Documentation

📈 How does the K8stimator work?

The K8stimator only needs an API Token with access to "Read metrics (GET Requests to Metrics API v2)" and the tenant URL. The program will fetch all PGIs that lived in the specified time that ran in Kubernetes or OpenShift environments and mimic the DPS Algorithm stated in our documentation for Pod-hours and Gib-hours. It will do two queries per iteration, one for the Pod-hours another for the Gib-hours. The POD-hours are calculated with all pods that existed in the environment for the timeframe specified, the Gib-hours needs also the pods that existed in the enviroment but only those where an OneAgent technology existed, basically the PODs that were instrumented.

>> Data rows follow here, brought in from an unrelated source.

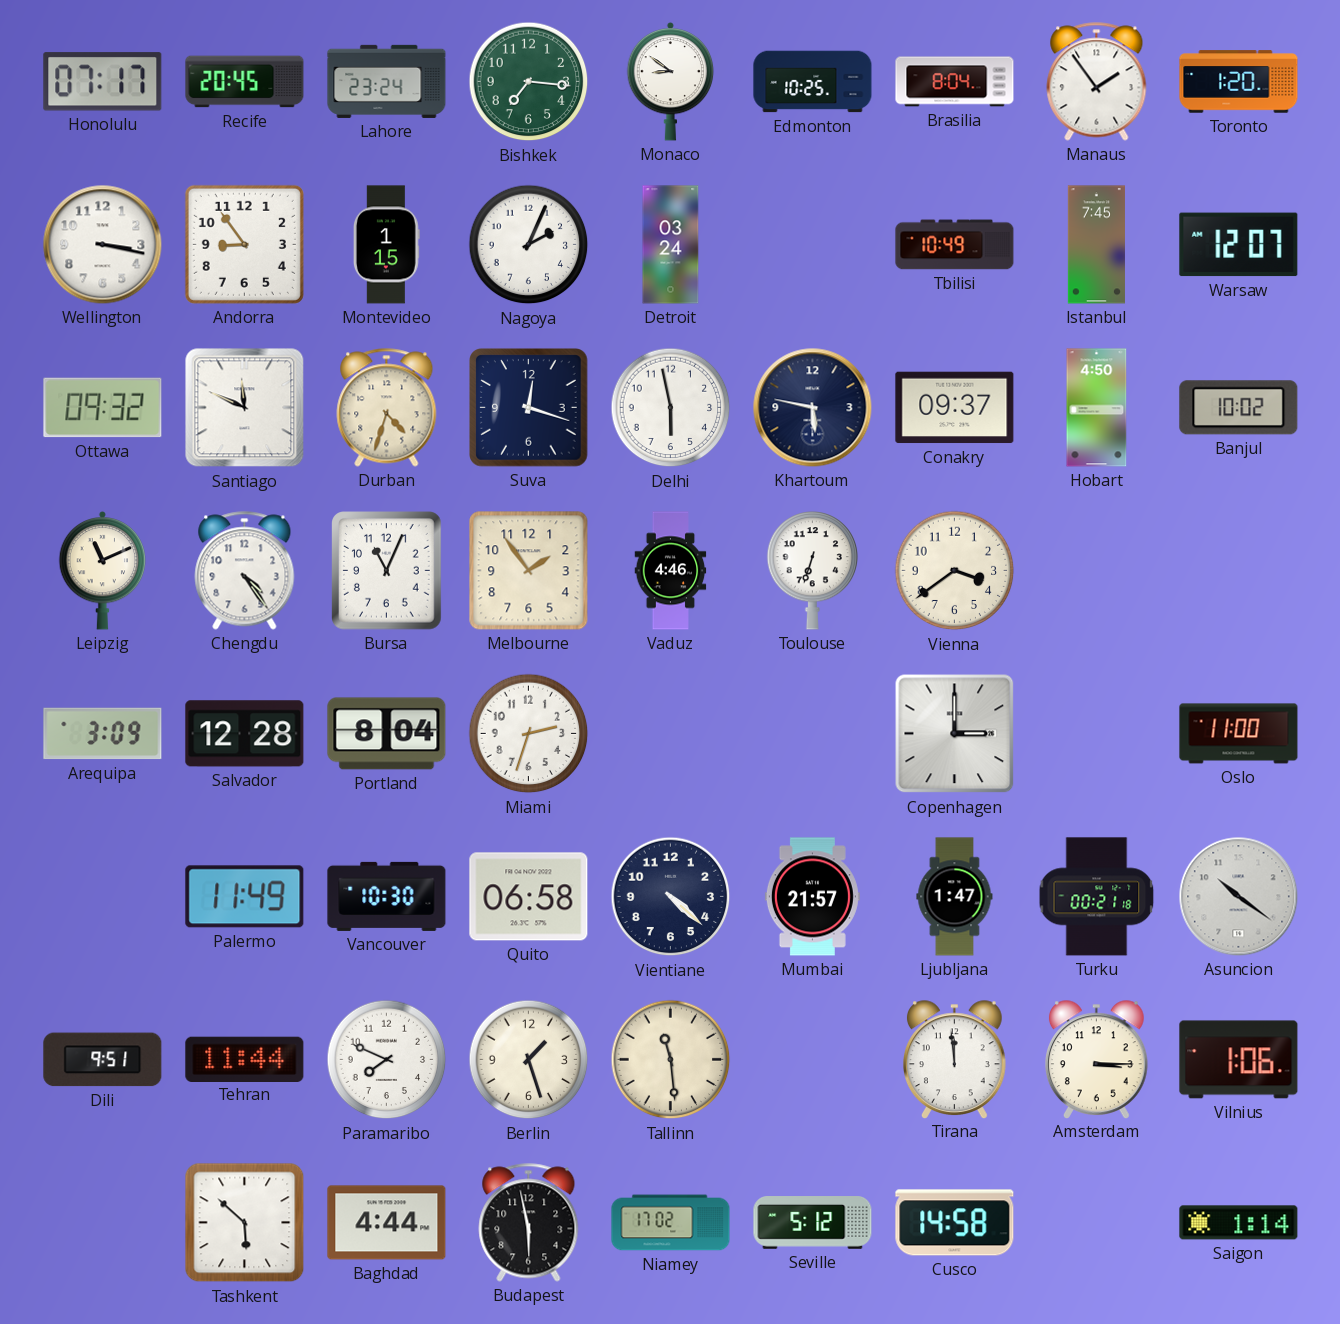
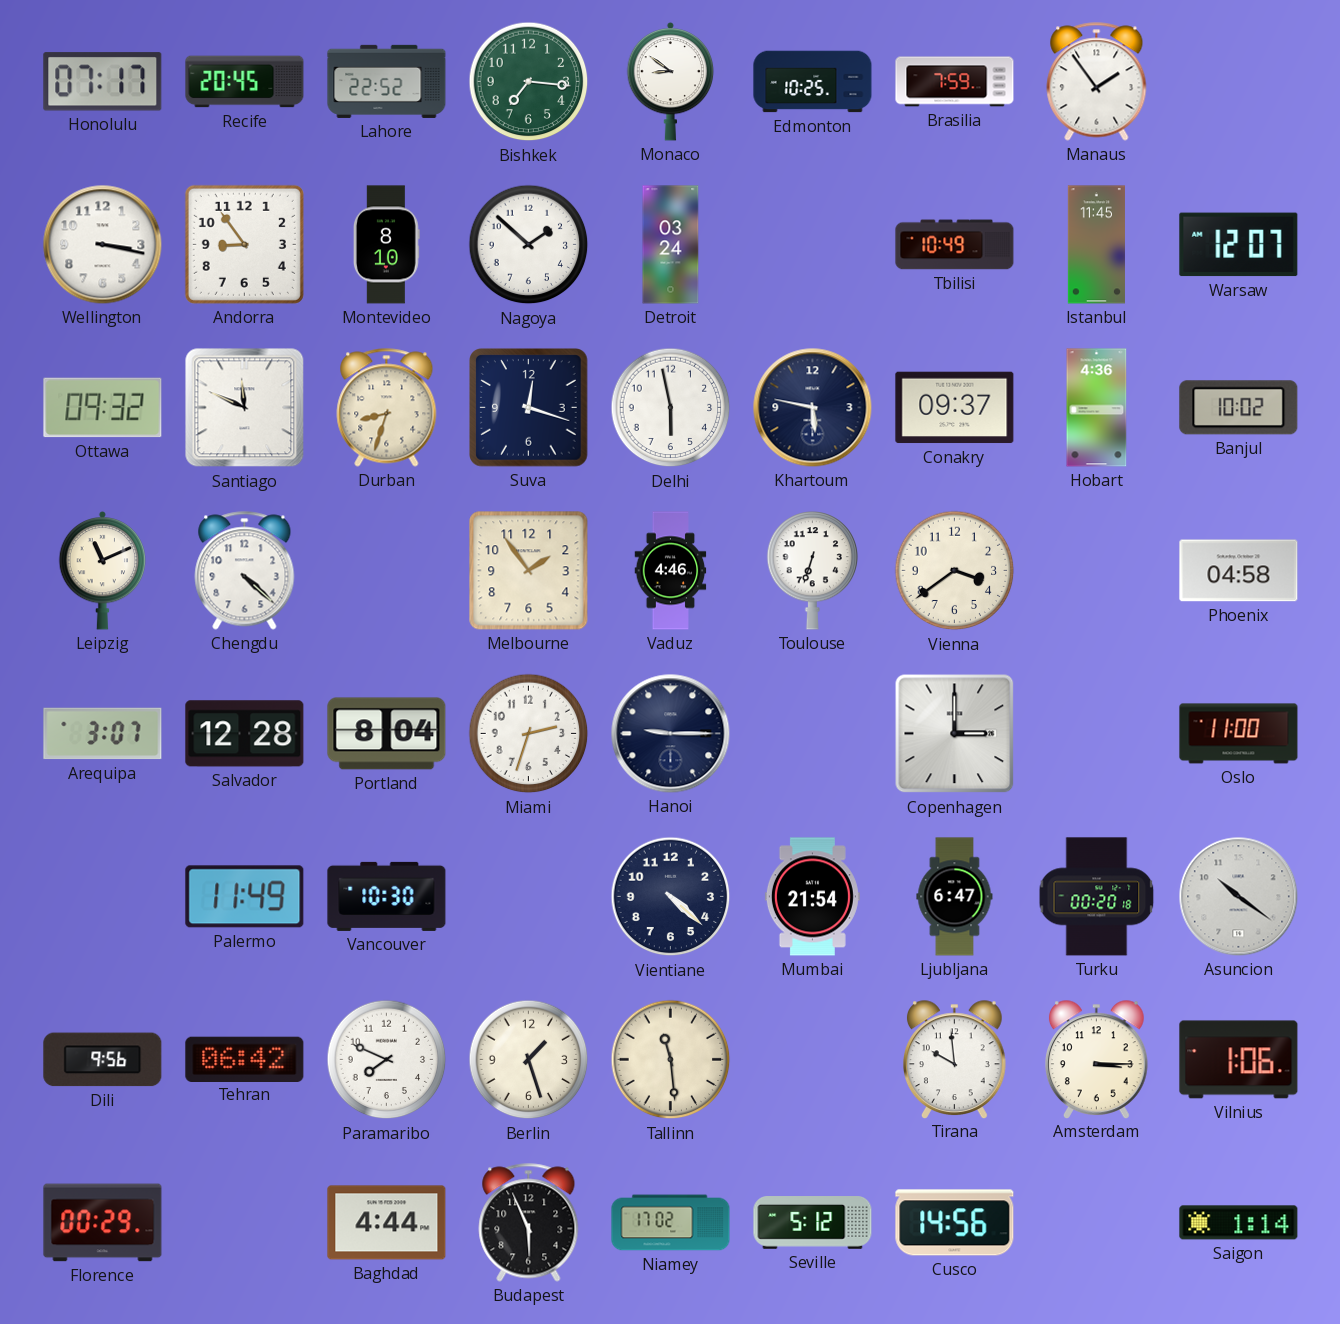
Lahore: 23:24 -> 22:52
Brasilia: 8:04 -> 7:59
Toronto: 1:20 -> none
Montevideo: 1:15 -> 8:10
Nagoya: 2:04 -> 1:52
Istanbul: 7:45 -> 11:45
Durban: 4:33 -> 8:33
Hobart: 4:50 -> 4:36
Chengdu: 4:24 -> 4:22
Bursa: 11:04 -> none
Phoenix: none -> 04:58
Arequipa: 3:09 -> 3:07
Hanoi: none -> 9:15
Quito: 06:58 -> none
Mumbai: 21:57 -> 21:54
Ljubljana: 1:47 -> 6:47
Turku: 00:21 -> 00:20
Dili: 9:51 -> 9:56
Tehran: 11:44 -> 06:42
Tirana: 11:59 -> 9:59
Florence: none -> 00:29
Tashkent: 5:52 -> none
Budapest: 5:58 -> 5:56
Cusco: 14:58 -> 14:56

The resolution defines the datapoints or existance of a pod within the specified time, basically aswering the question how many times did PGI X lived in this timeframe with the specified resolution. For the Gib-hour query, the avg size of the memory is given and this will be rounded up to the next 0.25 Gib as stated in the algorithm used in our DPS documentation. Each iteration calculates the sum of Pod-hours and Gib-hours for the timeframe. It also calculates the short-living pods for verifying the accuracy of the resolution since the recommended resolution is 1 hour and not 15 minutes (as stated in the documentation). This because of increasing performance (reducing the payload by 400%) and avoiding metrics limitations without impacting the accuracy of the estimation. Normally a resolution of 1h in big environments is not bigger that 1%. Meaning only 1% of the short-living pods existed one time (had one data point) during the specified resolution, with this approach is possible to increase the resolution knowing how big the impact is in the accuracy. However, is good to know that the impact is just a higher impact on the consumption by calculating more data-points (Gib-hours) of the pod than they should which at the end will not result in unpredicted consumption to the customer. Still the goal is to be as accurate as possible, but if there is an inaccuracy, this should be at least in higher consumption and not the other way around.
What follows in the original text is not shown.